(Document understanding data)
# # # # # # #
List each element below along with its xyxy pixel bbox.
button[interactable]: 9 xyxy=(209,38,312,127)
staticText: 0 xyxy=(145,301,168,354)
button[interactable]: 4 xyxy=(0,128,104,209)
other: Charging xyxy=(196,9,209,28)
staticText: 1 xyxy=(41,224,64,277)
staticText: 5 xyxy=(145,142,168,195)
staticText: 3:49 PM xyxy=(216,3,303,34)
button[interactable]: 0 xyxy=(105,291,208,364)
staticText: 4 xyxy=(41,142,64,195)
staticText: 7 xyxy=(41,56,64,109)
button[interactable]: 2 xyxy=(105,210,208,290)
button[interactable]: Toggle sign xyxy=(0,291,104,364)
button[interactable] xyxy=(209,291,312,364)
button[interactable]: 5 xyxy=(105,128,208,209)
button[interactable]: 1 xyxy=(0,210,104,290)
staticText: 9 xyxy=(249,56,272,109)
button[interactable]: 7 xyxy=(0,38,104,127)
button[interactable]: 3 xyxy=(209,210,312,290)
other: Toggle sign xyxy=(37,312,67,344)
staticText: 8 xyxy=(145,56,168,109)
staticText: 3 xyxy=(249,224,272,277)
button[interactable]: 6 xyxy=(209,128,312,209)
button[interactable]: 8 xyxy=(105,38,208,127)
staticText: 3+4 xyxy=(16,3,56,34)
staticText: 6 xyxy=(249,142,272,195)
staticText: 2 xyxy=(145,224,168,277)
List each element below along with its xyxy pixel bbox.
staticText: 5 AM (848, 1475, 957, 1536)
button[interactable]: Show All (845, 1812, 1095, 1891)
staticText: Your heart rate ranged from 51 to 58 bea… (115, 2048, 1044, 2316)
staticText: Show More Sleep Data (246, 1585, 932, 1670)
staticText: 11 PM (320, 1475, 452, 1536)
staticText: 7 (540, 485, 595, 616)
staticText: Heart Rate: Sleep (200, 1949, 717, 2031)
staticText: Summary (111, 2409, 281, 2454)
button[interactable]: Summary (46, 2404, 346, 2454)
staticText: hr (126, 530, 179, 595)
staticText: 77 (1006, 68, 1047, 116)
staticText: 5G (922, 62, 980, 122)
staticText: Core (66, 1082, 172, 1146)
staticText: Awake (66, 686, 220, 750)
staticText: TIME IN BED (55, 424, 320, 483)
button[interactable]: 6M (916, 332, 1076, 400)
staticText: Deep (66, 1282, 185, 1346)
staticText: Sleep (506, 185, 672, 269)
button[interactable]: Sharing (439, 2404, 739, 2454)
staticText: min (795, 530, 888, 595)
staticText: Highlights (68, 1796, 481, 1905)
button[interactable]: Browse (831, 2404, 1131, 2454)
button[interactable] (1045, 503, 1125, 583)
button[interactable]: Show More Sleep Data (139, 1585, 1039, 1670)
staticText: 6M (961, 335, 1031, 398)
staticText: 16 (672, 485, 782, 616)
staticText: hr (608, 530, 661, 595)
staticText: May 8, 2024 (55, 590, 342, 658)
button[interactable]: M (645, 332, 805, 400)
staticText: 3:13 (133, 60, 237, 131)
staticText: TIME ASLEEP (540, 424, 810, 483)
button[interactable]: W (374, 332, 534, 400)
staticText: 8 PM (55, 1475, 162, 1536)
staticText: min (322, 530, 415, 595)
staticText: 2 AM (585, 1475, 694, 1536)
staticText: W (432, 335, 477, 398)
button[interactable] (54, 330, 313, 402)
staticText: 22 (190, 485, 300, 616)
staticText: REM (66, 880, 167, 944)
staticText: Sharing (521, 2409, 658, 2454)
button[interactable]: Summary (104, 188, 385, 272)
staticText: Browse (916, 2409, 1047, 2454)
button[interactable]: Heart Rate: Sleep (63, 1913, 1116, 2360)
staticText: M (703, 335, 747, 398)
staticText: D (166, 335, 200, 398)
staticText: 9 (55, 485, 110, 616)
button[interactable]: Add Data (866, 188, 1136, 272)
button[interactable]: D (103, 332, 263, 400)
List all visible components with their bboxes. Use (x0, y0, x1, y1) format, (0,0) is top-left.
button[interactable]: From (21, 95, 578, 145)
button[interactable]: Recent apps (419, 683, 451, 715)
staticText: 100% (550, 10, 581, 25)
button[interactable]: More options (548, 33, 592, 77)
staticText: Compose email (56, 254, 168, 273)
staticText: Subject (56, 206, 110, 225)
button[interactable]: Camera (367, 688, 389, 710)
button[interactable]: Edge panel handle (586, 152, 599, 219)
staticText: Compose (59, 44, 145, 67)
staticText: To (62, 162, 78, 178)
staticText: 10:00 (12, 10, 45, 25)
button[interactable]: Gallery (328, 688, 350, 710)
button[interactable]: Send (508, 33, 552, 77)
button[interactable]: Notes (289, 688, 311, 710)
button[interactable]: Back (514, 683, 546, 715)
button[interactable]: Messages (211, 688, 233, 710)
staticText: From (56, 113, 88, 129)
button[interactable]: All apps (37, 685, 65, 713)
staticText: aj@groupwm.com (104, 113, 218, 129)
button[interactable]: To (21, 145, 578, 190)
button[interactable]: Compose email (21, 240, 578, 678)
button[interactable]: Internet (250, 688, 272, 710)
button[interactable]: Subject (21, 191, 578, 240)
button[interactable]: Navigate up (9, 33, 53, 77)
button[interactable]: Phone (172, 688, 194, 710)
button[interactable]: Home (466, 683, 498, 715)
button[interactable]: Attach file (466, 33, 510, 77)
# # # # # # #
**ASSIGNED TASK:** Within the data above, pick out all lines holding the word "Browse".

**RESULT BELOW:**
button[interactable]: Browse (831, 2404, 1131, 2454)
staticText: Browse (916, 2409, 1047, 2454)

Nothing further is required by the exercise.